Cultural historian, Johan Huizinga once uttered, “If we are to preserve culture we must continue to create it.” Building culture is the highest calling for Christians. It is what God originally made mankind to do for his glory. God first established this calling in Genesis 1:28, also known as the Cultural/Dominion Mandate, and after sin entered the world, He has been re-establishing it with new developments throughout redemptive history up to its final form in Matthew 28:18-20—the Great Commission. Tracking the theme of culture and dominion throughout the biblical narrative strongly indicates that the Great Commission is the Cultural Mandate reinstated in Christ.

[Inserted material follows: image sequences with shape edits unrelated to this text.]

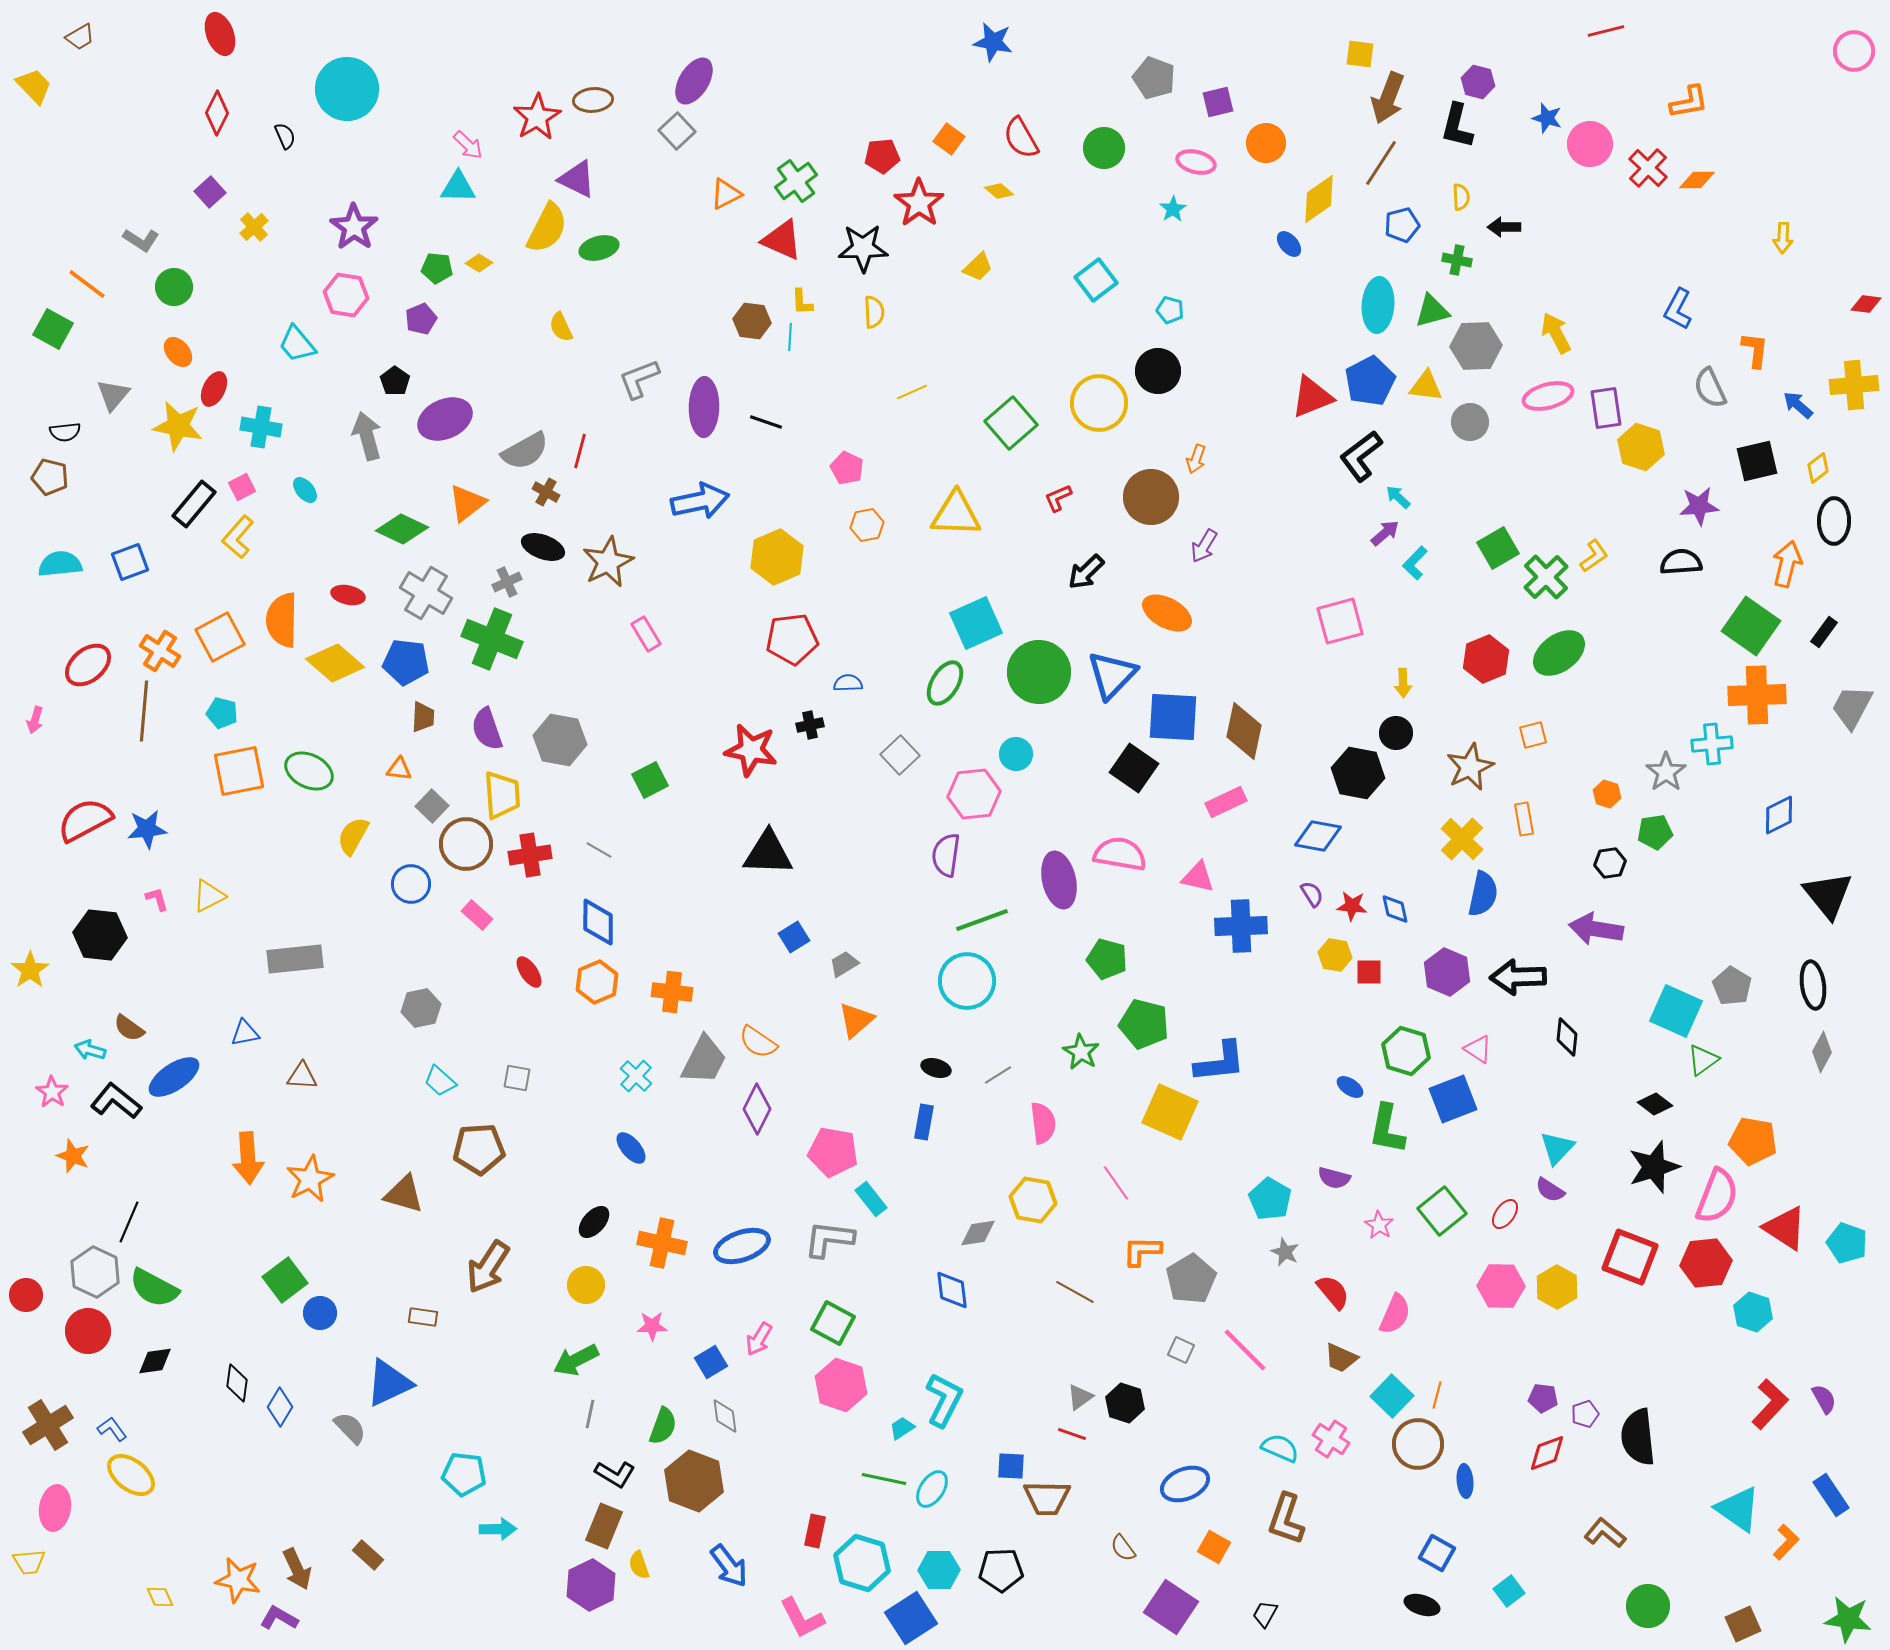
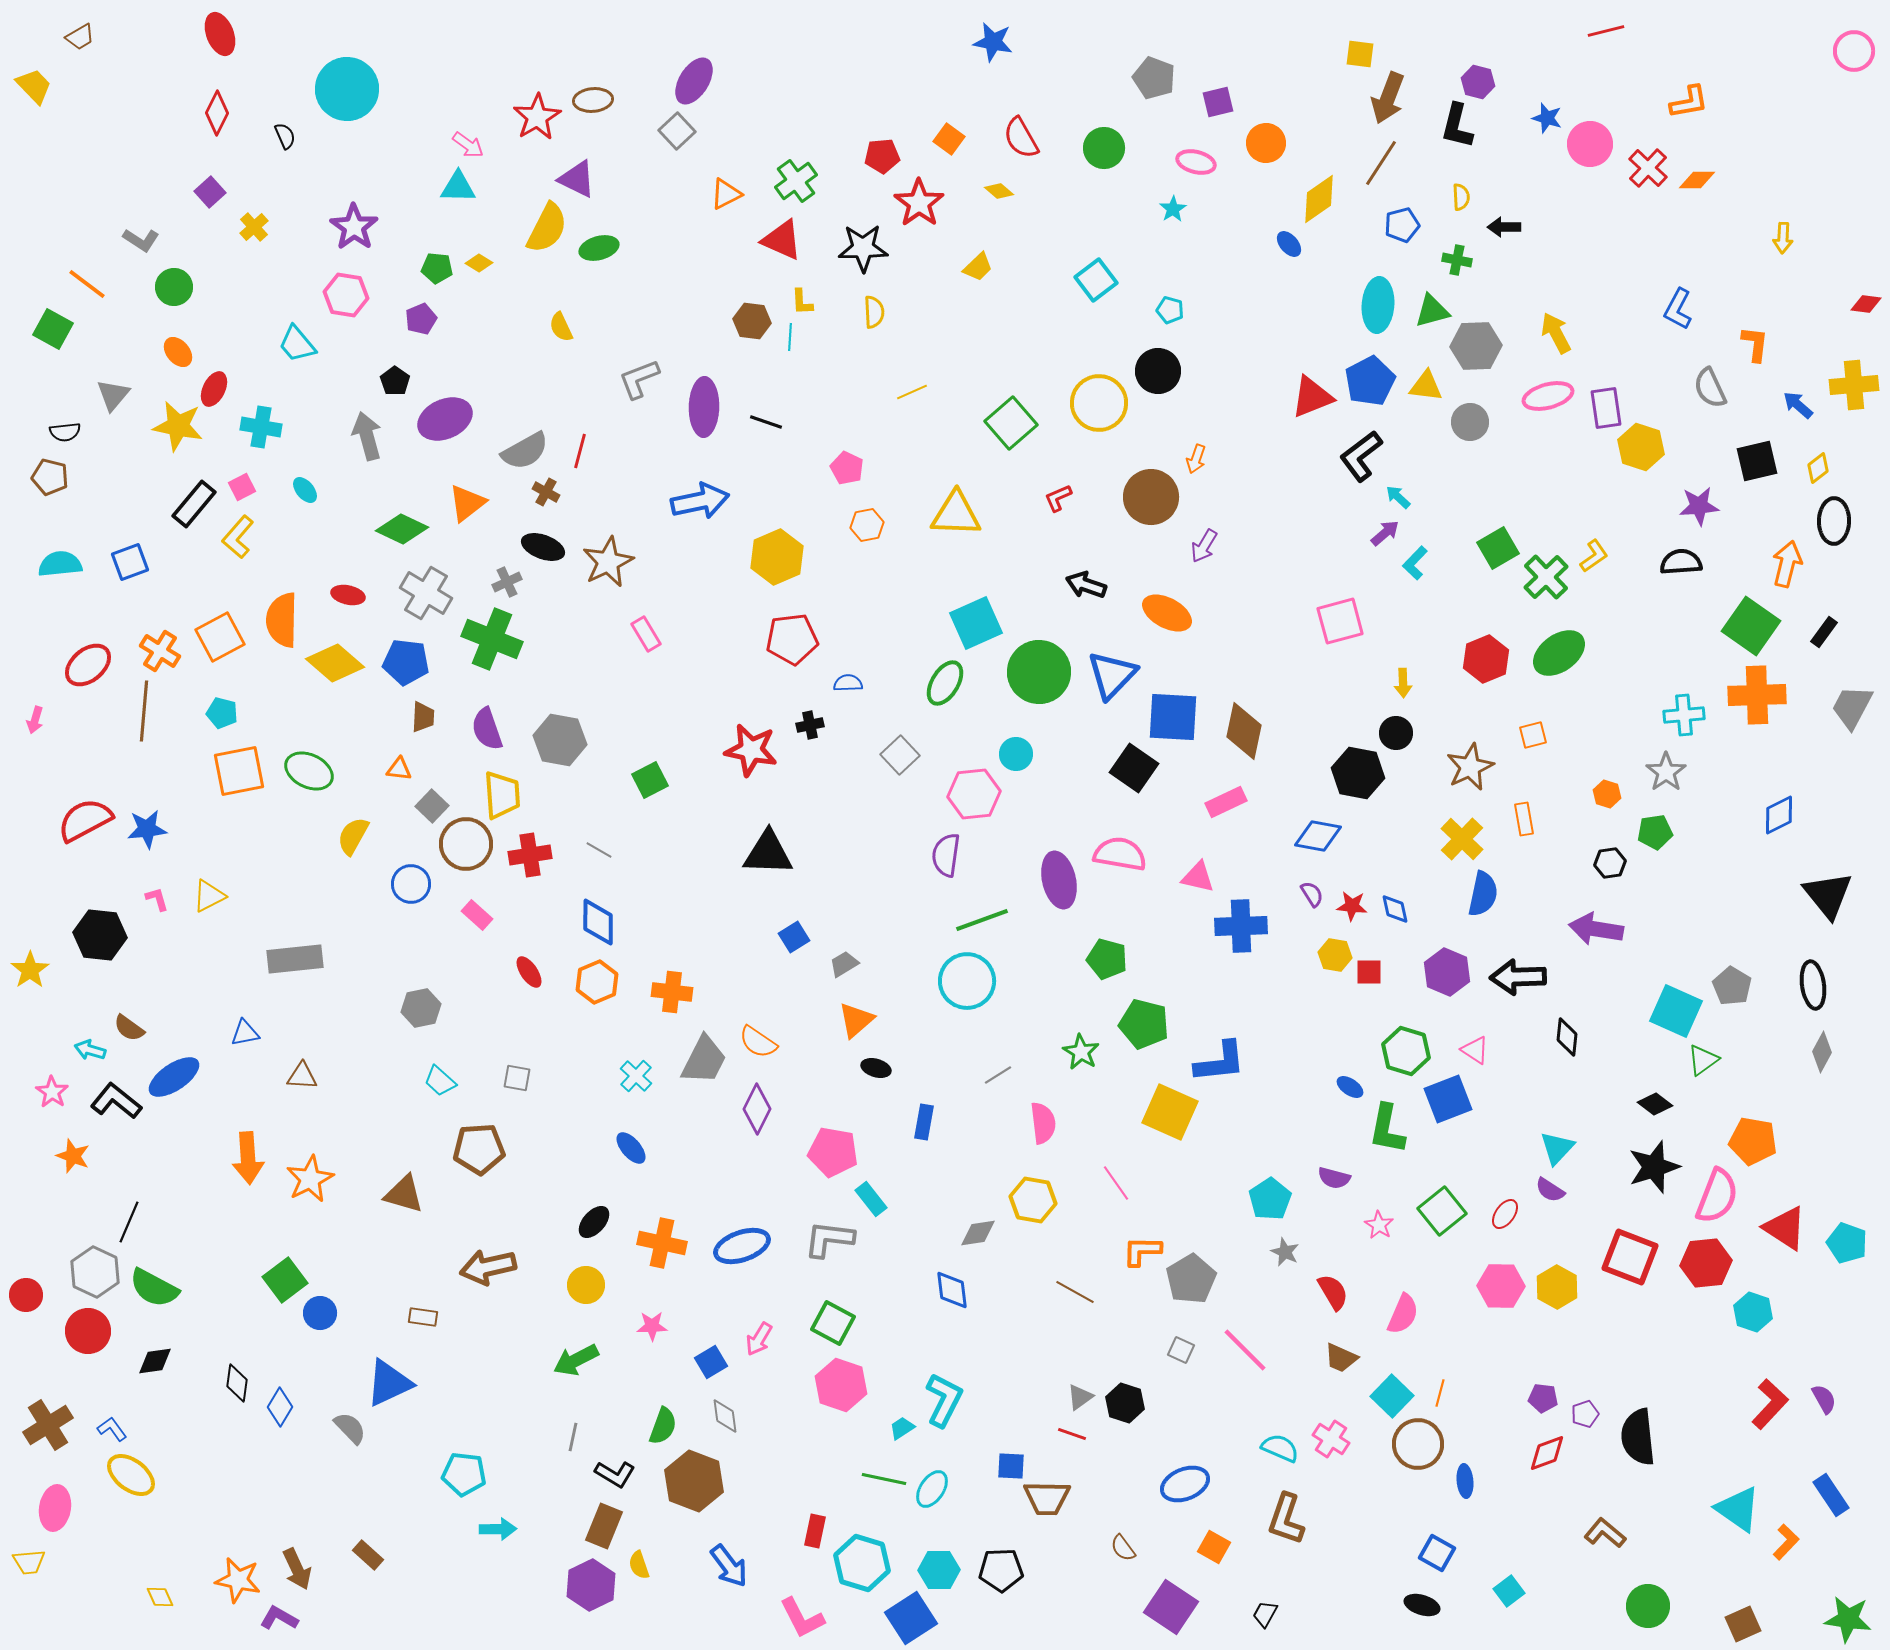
pink arrow at (468, 145): rotated 8 degrees counterclockwise
orange L-shape at (1755, 350): moved 6 px up
black arrow at (1086, 572): moved 13 px down; rotated 63 degrees clockwise
cyan cross at (1712, 744): moved 28 px left, 29 px up
pink triangle at (1478, 1049): moved 3 px left, 1 px down
black ellipse at (936, 1068): moved 60 px left
blue square at (1453, 1099): moved 5 px left
cyan pentagon at (1270, 1199): rotated 9 degrees clockwise
brown arrow at (488, 1267): rotated 44 degrees clockwise
red semicircle at (1333, 1292): rotated 9 degrees clockwise
pink semicircle at (1395, 1314): moved 8 px right
orange line at (1437, 1395): moved 3 px right, 2 px up
gray line at (590, 1414): moved 17 px left, 23 px down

The implication then is that Christians are still tasked with building culture, only now it is to be done in a distinctly Christian way for the sake of Christ’s kingdom. The two passages read as follows:
And God blessed them. And God said to them, “Be fruitful and multiply and fill the earth and subdue it, and have dominion over the fish of the sea and over the birds of the heavens and over every living thing that moves on the earth” (Gen 1:28).
And Jesus came and said to them, “All authority in heaven and on earth has been given to me. Go therefore and make disciples of all nations, baptizing them in the name of the Father and of the Son and of the Holy Spirit, teaching them to observe all that I have commanded you. And behold, I am with you always, to the end of the age” (Matt 28:18-20)

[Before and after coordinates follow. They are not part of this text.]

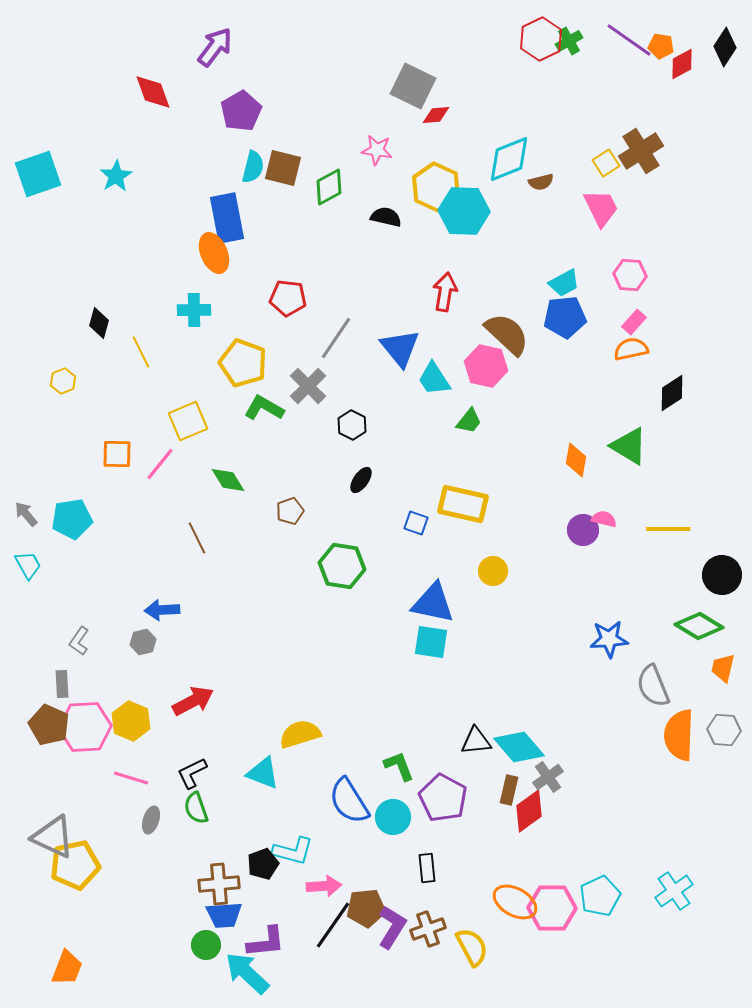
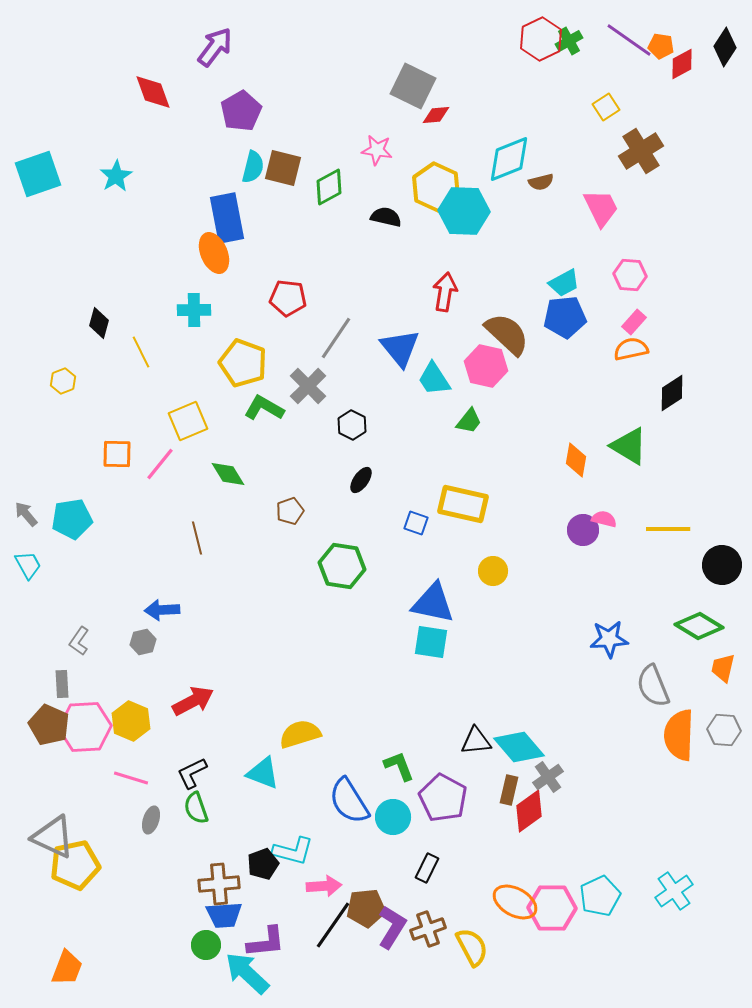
yellow square at (606, 163): moved 56 px up
green diamond at (228, 480): moved 6 px up
brown line at (197, 538): rotated 12 degrees clockwise
black circle at (722, 575): moved 10 px up
black rectangle at (427, 868): rotated 32 degrees clockwise
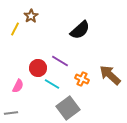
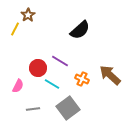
brown star: moved 3 px left, 1 px up
gray line: moved 22 px right, 4 px up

Culture is simply human interaction with God’s physical creation. When God created the earth it was good, but it wasn’t best. To make His creation even more glorious, God made creatures who would reflect His creative nature by cultivating the physical realm. The term “culture” can refer to just about any human activity. It can refer to tilling dirt in preparation for crops; organizing sound waves into musical songs; or cutting stone and trees for infrastructure. It applies to human procreation as well. Families multiply into more families which eventually creates societies. This is what God created mankind to do—to take dominion over the earth for cultivation as image bearers of Himself.

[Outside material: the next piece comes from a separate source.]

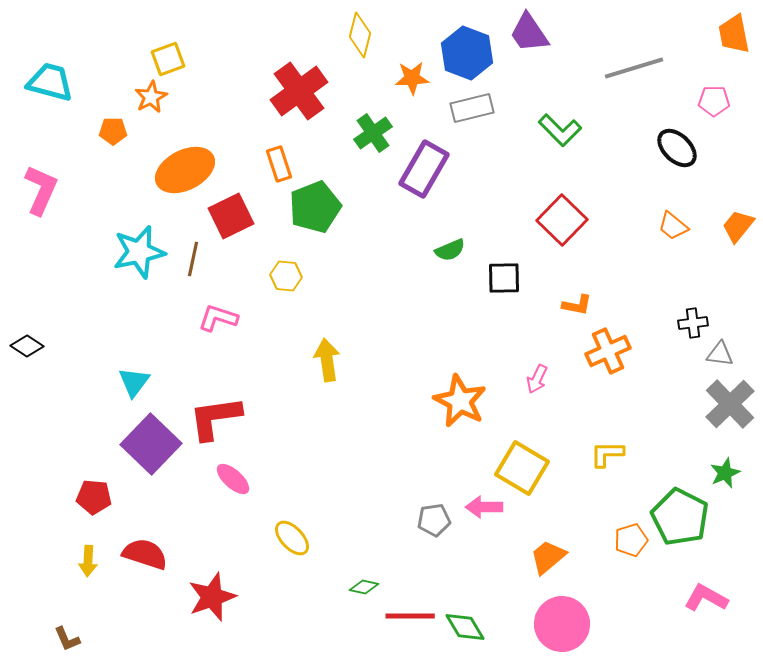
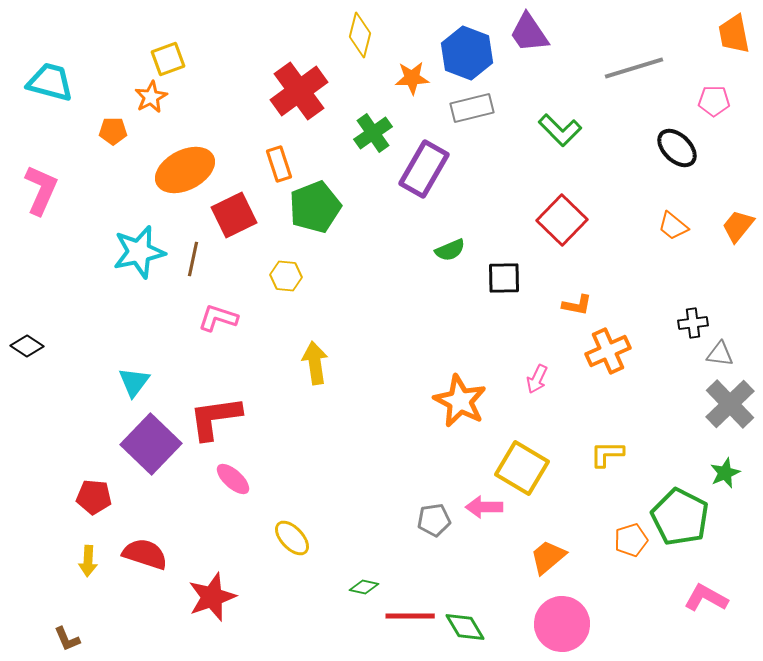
red square at (231, 216): moved 3 px right, 1 px up
yellow arrow at (327, 360): moved 12 px left, 3 px down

The first humans failed at this task by rebelling against God’s law. Despite their failure, God never rescinded His commission, in fact, He reinstated it with His Old Testament saints. However, like Adam, they would also fail at the task until the last Adam (1 Cor 15:45) would come to succeed on behalf of the human race. As mankind’s redeemer and one who now possesses ultimate dominion in heaven and on earth (Matt 28:18), Jesus reinstates the cultural mandate as the mission of his church, only now the multiplication comes in the form of discipleship and baptism in the name of the Triune God, and subduing comes by teaching the commandments of Christ which manifests as culture. To make things easy, we will merge the two examined shorthand terms together and refer to the view that the Great Commission is the Cultural Mandate reinstated as the “cultural commission” (I’m sure others have used this term before so I’m not claiming to have coined it).
The belief in a Christian cultural commission received push-back in the late 1980s. Writers from the Dispensational camp published three books which highly condemned the idea: Dave Hunt’s Whatever Happened to Heaven? (1988), H. Wayne House and Thomas D. Ice’s Dominion Theology: Blessing or Curse? (1988), and Hal Lindsay’s The Road to Holocaust (1989). In these works the authors portrayed the idea of a Christian cultural commission as deviant theology. They accused anyone who claims that Matt 28:18-20 is a corollary of Gen 1:28 was promoting a far-fetched theory; that the two passages have nothing to do with each other.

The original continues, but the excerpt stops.